Can the intake of Omega-3s be too high?

The Food and Nutrition Board did not set an Upper Level of known safe intake because of inadequate data and difficulties translating test tube study findings to living organisms including humans. We know that Greenland Eskimos consume about 6.5 g/day, whereas USA dietary intakes are considered high when they reach 1.3 g/day. In a study about cellular response to eating omega-3 fortified foods, no adverse effects were reported when subjects consumed up to 10.8 g a day (1.8 g/d of EPA and DHA and 9.0 g ALA) over a 4 week period [Mantzioris E., Cleland LG, Gibson RA, et al. Am J Clin Nutr 2000;72:42-8] without any reports of adverse effects. The Food and Nutrition Board cautions that high intakes may impair the immune response and cause prolonged bleeding. While these side effects are rare with foods, their likelihood is greater with supplement use such as fish oil capsules and flaxseed oil.

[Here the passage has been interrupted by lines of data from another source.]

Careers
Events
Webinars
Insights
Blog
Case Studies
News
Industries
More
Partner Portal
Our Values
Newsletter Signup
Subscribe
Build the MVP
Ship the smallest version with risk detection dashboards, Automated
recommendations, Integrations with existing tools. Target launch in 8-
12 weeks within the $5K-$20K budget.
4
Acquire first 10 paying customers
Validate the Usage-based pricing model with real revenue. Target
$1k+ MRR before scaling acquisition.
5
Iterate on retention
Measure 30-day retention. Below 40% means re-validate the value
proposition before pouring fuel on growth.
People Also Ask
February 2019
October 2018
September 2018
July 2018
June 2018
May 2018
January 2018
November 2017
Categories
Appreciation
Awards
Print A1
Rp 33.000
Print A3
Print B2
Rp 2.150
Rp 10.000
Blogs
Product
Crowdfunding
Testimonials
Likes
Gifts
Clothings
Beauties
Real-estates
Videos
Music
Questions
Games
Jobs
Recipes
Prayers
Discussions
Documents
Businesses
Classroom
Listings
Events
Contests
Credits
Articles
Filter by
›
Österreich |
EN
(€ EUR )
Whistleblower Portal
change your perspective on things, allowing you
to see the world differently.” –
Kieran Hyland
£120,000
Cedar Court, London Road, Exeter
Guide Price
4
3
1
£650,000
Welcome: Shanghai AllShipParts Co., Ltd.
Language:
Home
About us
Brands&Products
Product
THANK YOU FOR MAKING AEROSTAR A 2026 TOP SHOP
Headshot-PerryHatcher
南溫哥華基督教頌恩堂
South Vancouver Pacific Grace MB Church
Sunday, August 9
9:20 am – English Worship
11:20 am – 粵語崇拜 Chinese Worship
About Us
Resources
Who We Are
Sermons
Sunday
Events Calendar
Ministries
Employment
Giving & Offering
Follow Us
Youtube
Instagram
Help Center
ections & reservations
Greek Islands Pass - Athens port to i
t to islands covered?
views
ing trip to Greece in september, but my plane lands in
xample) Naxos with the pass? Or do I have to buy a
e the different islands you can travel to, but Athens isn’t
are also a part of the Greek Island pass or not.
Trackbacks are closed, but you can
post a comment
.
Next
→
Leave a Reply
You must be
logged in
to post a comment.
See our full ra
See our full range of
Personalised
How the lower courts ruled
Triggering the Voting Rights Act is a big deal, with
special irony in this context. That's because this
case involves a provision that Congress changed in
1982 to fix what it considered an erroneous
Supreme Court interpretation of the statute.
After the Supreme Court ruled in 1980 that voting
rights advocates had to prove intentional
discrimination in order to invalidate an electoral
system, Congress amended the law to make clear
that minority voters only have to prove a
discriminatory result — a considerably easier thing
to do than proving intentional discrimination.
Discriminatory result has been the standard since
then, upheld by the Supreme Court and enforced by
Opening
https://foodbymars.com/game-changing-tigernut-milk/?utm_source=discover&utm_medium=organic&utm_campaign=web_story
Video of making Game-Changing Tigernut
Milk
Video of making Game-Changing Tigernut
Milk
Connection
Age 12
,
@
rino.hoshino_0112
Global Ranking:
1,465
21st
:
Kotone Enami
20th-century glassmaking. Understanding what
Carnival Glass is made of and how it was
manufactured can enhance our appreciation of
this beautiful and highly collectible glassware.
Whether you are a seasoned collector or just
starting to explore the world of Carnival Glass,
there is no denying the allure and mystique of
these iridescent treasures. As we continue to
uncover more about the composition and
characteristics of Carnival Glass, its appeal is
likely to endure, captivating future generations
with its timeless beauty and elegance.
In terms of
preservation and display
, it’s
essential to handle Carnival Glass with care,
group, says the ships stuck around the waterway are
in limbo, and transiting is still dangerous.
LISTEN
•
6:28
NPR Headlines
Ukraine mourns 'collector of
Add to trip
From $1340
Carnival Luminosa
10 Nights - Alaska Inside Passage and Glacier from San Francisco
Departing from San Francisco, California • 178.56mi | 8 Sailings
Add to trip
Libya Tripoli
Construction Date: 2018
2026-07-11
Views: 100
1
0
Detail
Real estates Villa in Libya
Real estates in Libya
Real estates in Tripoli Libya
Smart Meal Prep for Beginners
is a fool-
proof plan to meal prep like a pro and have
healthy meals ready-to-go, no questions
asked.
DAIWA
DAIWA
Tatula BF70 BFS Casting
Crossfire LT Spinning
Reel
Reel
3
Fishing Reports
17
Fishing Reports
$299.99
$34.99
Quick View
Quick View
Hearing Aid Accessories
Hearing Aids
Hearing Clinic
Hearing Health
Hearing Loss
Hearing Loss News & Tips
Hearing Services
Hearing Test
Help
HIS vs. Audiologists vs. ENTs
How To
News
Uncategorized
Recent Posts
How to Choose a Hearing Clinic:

Persons with diabetes or glucose intolerance should use omega-3 fats, especially omega-3 supplements under the care of a medical professional because they may reduce glucose tolerance, thus causing more diabetic-like symptoms. In fact, oral diabetes medication doses may need to be increased with omega-3 supplement use. Anticoagulants such as aspirin or coumadin prolong bleeding times as do some herbs such as ginko. Persons taking any medications or using herbal supplements should consult their physician to minimize the possibility of these harmful side effects.